The mock fungal community consisted of 13 fungal isolates, partly from ILVO’s fungal collection, and included members of the Ascomycota and Basidiomycota. DNA was pooled in equimolar concentrations in six-fold to obtain technical replicates (Table S6 C).
Six technical replicates per sample were used for metabarcoding of the bacterial and fungal mock communities. Illumina metabarcoding was done on the hypervariable V3-V4 region of the 16S rRNA gene and the ITS2 gene for the bacterial and fungal community, respectively, as described previously [39]. Libraries were sequenced using Illumina MiSeq v3 technology (2 × 300 bp, paired-end) by Admera Health (San Francisco, CA, USA) with 30% PhiX DNA as spike-in. The raw data were demultiplexed by the sequencing provider and primers were trimmed off with Trimmomatic (v0.32) [40].
Biological datasets
Biological datasets were based on samples from a field trial of Flanders Research Institute for Agriculture, Fisheries and Food (ILVO) in Merelbeke, Belgium, according to applicable governmental rules and legislation [23]. In the field trial, soil was exposed to three treatments: (i) farm compost application (0 vs. 2000 kg C ha− 1 y− 1), (ii) tillage practices (conventional vs. non-inversion tillage), and (iii) slurry application (cattle vs. pig). The experimental set-up has been described previously [23]. Here, we focused only on the effect of the tillage practices, because a preliminary analysis showed that this treatment had the highest impact on the soil microbiome [41]. Topsoil (0–10 cm) was sampled in 2014 using an X sampling pattern resulting in eight technical sub-replicates that are mixed together to create one biological replicate. In total four biological replicates are present for each treatment.
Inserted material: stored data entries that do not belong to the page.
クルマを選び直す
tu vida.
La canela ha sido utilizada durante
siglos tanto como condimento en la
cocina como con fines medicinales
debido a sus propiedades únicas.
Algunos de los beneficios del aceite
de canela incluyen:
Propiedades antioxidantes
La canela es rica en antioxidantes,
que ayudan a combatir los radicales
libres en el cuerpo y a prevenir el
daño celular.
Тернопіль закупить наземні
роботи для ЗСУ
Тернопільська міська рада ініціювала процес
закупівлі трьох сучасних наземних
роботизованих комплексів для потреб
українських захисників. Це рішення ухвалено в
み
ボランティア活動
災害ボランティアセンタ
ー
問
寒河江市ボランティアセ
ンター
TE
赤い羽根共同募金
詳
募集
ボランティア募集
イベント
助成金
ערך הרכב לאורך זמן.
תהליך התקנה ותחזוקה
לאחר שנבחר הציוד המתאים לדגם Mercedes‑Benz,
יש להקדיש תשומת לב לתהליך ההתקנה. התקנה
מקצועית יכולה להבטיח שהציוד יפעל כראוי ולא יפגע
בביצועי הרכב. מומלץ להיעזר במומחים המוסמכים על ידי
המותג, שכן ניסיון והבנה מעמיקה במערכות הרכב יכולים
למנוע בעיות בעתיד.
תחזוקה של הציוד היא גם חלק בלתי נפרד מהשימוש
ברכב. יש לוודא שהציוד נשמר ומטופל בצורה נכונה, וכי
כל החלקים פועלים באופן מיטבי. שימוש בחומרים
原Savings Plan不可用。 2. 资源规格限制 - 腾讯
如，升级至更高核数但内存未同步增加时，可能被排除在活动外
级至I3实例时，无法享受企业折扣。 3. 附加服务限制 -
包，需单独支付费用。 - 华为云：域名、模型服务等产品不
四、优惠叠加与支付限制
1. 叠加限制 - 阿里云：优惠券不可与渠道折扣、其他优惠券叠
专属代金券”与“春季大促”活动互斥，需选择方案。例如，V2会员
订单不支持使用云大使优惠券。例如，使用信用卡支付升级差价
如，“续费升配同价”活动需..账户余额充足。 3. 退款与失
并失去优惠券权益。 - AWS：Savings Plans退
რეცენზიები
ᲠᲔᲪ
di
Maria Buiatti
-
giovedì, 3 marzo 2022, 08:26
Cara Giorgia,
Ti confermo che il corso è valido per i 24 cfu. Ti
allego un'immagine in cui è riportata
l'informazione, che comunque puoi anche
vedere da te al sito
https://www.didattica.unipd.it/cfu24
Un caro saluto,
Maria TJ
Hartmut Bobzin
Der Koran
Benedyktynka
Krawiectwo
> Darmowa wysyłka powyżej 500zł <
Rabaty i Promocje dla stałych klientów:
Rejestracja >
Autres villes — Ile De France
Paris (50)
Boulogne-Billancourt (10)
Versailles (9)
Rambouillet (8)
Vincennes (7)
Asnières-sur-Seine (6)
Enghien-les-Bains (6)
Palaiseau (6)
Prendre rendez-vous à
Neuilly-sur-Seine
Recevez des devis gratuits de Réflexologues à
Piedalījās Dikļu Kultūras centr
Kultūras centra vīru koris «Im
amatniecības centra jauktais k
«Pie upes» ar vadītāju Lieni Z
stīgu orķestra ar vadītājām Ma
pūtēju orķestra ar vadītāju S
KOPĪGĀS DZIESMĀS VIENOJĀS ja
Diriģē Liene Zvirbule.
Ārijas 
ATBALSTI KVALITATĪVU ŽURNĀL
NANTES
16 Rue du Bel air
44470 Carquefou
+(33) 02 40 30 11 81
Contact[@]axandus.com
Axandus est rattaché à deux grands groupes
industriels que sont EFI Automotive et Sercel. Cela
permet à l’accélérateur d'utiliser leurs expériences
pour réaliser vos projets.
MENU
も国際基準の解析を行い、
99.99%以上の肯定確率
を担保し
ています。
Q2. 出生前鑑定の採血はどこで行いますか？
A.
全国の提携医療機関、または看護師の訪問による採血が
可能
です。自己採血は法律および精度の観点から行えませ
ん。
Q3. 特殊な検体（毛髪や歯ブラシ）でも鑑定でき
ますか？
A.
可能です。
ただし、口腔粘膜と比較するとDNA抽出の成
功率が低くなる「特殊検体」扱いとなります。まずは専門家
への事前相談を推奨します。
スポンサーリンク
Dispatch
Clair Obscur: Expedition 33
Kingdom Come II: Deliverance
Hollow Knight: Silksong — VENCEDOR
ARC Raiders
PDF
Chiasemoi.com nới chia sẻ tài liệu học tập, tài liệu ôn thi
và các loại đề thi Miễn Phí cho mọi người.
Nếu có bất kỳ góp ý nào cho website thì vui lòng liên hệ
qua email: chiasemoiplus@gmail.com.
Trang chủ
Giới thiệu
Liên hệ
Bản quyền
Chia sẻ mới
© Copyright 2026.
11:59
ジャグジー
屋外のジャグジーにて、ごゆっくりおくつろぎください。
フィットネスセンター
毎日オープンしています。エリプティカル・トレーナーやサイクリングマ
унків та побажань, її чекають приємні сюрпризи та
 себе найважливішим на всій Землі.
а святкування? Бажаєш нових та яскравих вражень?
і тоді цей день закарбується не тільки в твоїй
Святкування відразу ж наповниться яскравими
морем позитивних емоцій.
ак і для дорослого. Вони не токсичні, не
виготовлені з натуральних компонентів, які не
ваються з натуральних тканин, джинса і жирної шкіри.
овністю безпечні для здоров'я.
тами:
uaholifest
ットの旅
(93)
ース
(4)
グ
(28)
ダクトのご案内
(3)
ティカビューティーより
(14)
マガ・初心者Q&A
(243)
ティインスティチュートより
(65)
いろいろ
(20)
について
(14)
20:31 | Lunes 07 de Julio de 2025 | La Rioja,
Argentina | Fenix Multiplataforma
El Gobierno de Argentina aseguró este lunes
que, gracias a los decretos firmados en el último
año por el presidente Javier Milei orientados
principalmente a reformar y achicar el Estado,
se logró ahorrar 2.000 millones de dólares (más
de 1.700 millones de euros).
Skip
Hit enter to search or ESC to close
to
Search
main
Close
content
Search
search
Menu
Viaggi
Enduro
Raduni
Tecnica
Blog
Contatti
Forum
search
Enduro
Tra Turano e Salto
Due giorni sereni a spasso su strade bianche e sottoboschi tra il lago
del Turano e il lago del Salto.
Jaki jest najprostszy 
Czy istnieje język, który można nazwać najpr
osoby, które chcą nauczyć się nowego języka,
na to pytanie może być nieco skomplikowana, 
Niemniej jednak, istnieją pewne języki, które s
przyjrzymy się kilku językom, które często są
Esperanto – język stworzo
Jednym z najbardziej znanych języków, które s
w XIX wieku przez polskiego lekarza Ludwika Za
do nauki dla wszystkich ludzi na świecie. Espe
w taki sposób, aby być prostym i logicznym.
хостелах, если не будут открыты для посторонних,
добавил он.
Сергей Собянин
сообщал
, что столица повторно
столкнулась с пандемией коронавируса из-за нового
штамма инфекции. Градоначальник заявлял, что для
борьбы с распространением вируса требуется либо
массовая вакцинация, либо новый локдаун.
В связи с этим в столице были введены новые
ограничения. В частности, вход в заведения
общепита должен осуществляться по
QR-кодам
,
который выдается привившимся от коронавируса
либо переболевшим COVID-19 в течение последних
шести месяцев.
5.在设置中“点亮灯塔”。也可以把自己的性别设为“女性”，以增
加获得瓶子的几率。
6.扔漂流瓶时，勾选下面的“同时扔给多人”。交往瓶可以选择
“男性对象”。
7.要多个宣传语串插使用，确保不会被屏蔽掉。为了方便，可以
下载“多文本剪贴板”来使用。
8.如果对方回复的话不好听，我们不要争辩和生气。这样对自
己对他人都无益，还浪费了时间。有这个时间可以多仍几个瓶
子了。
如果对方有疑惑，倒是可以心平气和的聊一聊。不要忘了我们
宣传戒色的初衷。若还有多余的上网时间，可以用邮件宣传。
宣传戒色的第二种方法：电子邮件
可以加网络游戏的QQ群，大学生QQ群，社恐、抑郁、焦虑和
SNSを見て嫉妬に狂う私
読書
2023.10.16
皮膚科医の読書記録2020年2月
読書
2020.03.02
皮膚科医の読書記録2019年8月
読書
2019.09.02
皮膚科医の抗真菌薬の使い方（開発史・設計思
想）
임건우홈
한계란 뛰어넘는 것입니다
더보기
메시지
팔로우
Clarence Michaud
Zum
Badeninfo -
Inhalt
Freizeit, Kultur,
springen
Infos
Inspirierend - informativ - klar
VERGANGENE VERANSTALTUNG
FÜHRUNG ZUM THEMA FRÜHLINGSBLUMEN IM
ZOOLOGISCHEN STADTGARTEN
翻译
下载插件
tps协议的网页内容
Samples were stored at − 20 °C and freeze-dried before DNA extraction from 250 mg soil using the DNeasy Powersoil Kit (Qiagen, Hilden, Germany) according to the manufacturer’s instructions. Illumina metabarcoding was done on the hypervariable V3-V4 (341 forward and 785 reverse primers) region of the 16S rRNA gene and the variable spacer of ITS2 gene (forward and reverse position depending on the fungal organism) for the bacterial and fungal communities, respectively, according to the described protocol [39] (Table S5). Libraries were sequenced by means of the Illumina MiSeq v3 technology (2 × 300 bp, paired-end) by the Oklahoma Medical Research Foundation (Oklahoma City, OK, USA) with 30% PhiX DNA as spike-in. The sequencing provider demultiplexed the raw data. Primers were trimmed off using Trimmomatic (v0.32) before further analysis [40].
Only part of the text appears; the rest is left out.